Among the records that follow, how many lines contain the word "button"? Give the number and no other words.

Stored data entries:
--- START ---
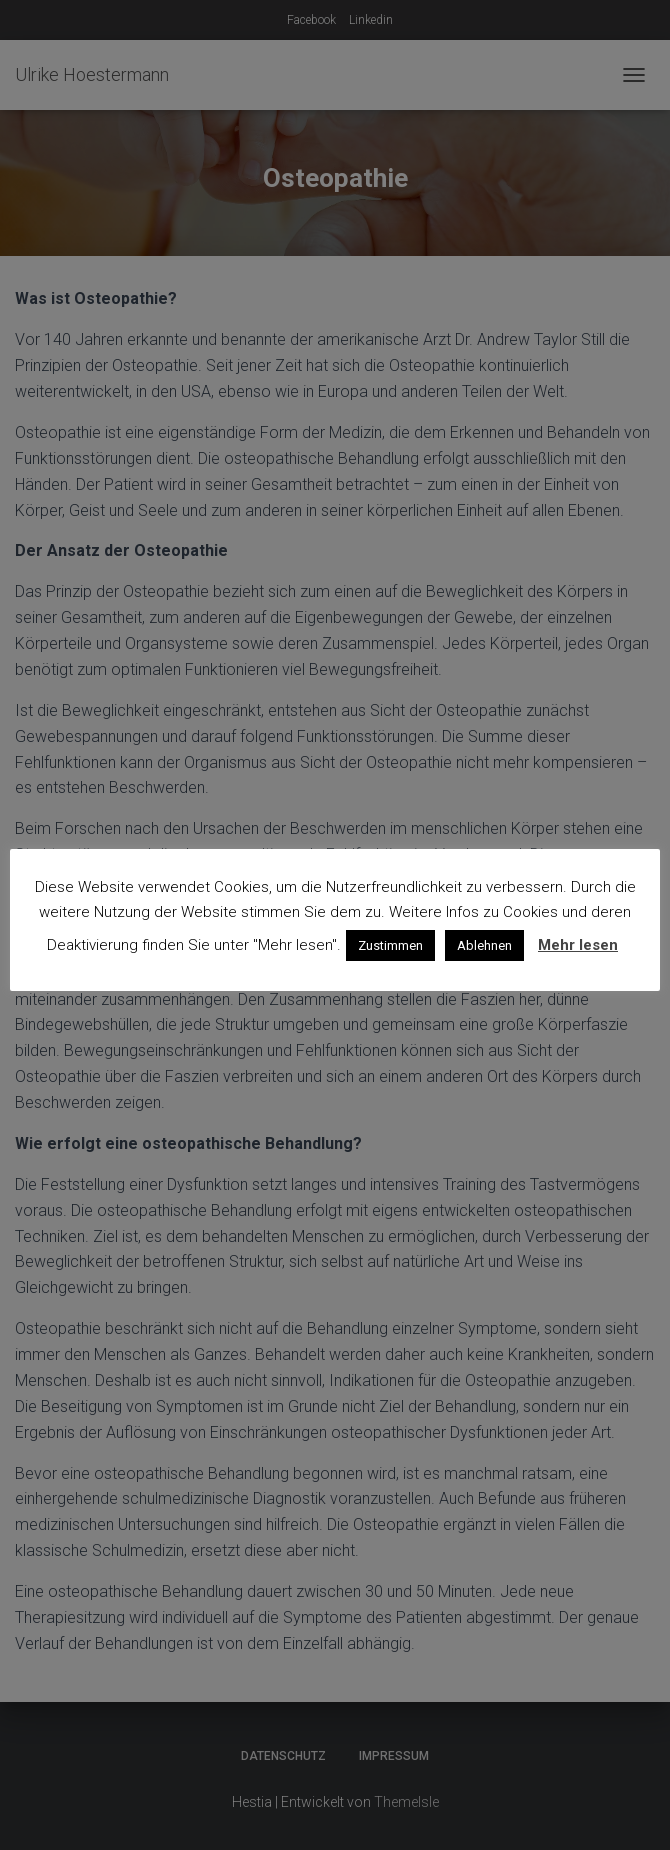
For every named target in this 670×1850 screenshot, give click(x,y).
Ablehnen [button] (484, 945)
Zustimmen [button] (390, 945)
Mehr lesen (578, 945)
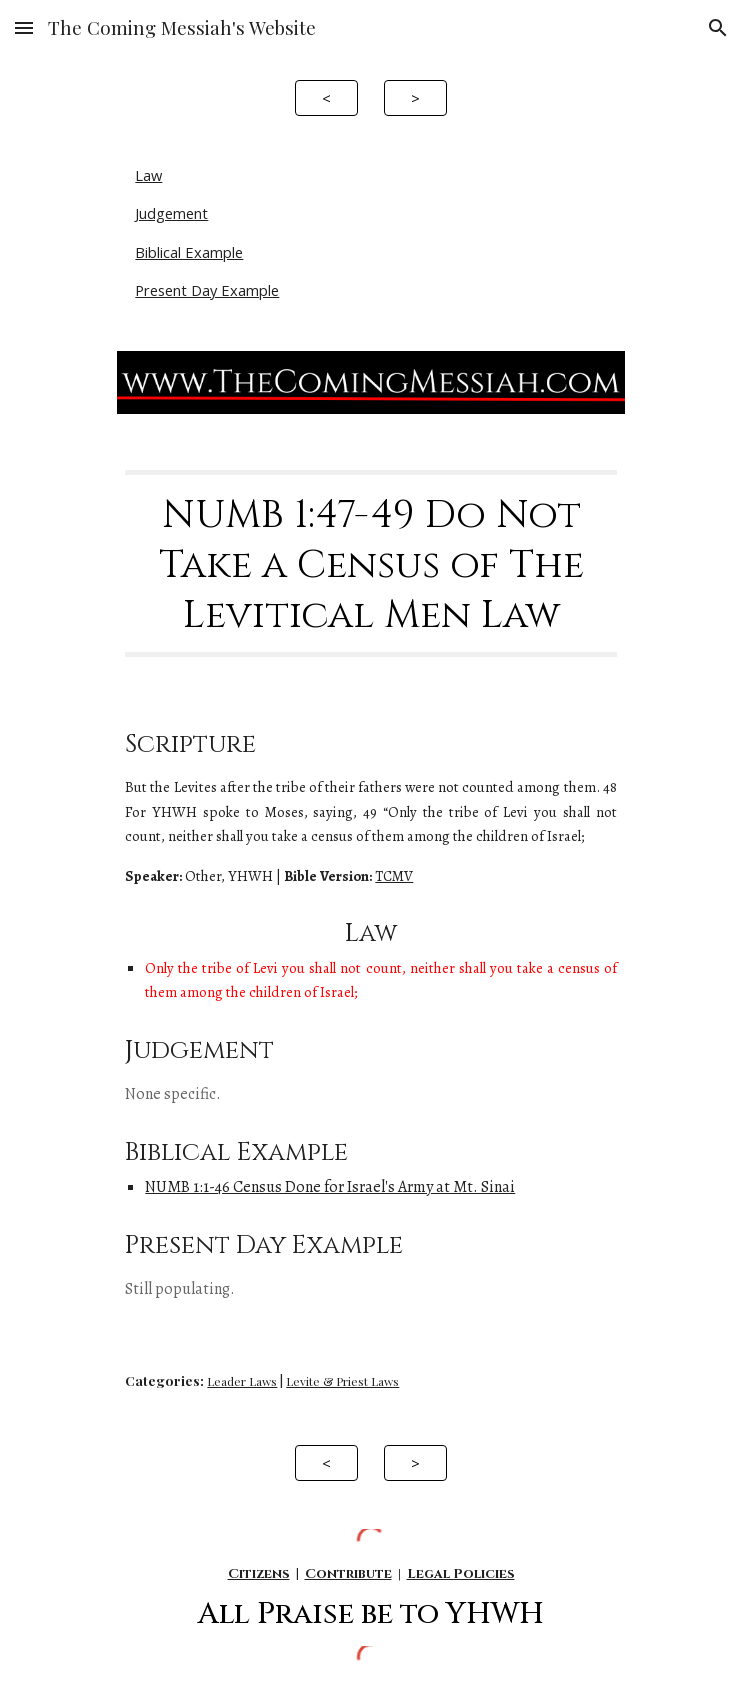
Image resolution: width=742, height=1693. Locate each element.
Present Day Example (207, 290)
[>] (415, 97)
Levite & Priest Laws (342, 1381)
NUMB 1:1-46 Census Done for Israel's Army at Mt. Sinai (330, 1187)
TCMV (394, 876)
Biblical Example (189, 252)
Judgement (171, 213)
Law (148, 175)
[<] (326, 97)
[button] (24, 27)
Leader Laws (242, 1381)
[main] (370, 563)
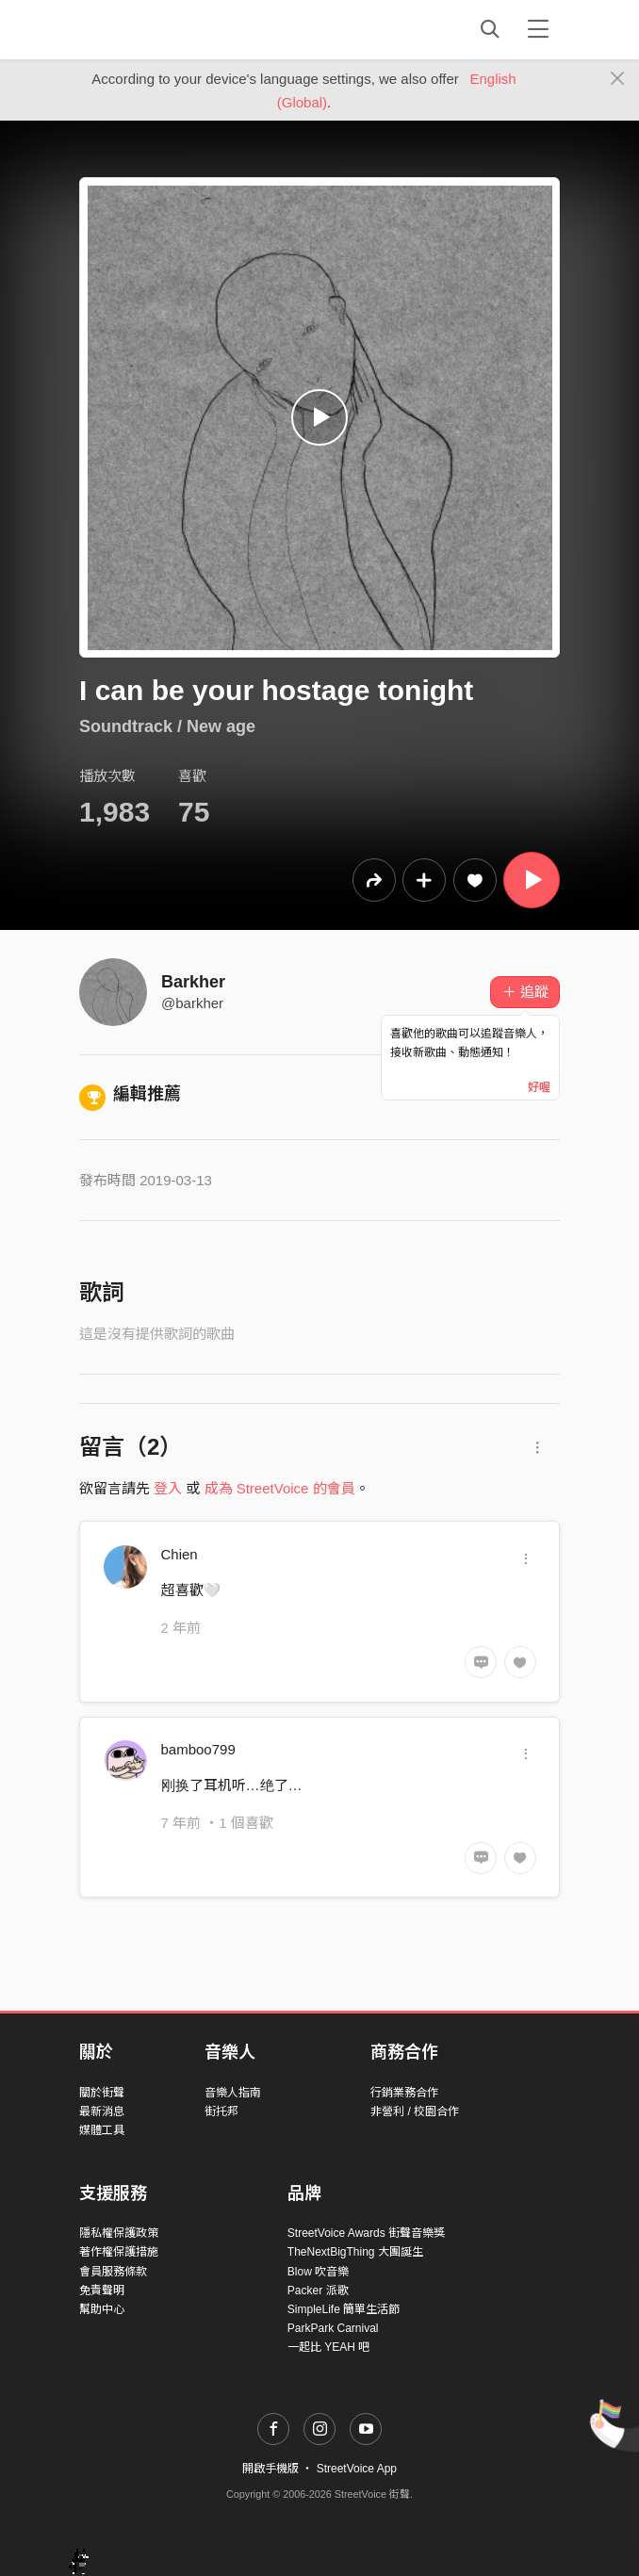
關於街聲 (101, 2092)
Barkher (193, 981)
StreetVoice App (357, 2468)
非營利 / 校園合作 (414, 2111)
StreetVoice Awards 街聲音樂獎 (366, 2233)
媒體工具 (101, 2130)
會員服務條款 (113, 2271)
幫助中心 (101, 2309)
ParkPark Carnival (333, 2328)
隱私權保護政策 (118, 2233)
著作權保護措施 (118, 2251)
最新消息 (101, 2111)
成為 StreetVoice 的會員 (280, 1488)
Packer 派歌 (318, 2290)
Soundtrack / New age (167, 726)
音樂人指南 (233, 2092)
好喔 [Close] (539, 1087)
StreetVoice (157, 29)
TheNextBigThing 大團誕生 (355, 2251)
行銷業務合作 (404, 2092)
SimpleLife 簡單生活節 (343, 2309)
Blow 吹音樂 (318, 2271)
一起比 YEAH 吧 (328, 2347)
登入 (168, 1488)
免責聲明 (101, 2290)
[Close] (618, 79)
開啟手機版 (270, 2468)
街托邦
--- END ---
THE COMPLETED TASK –
3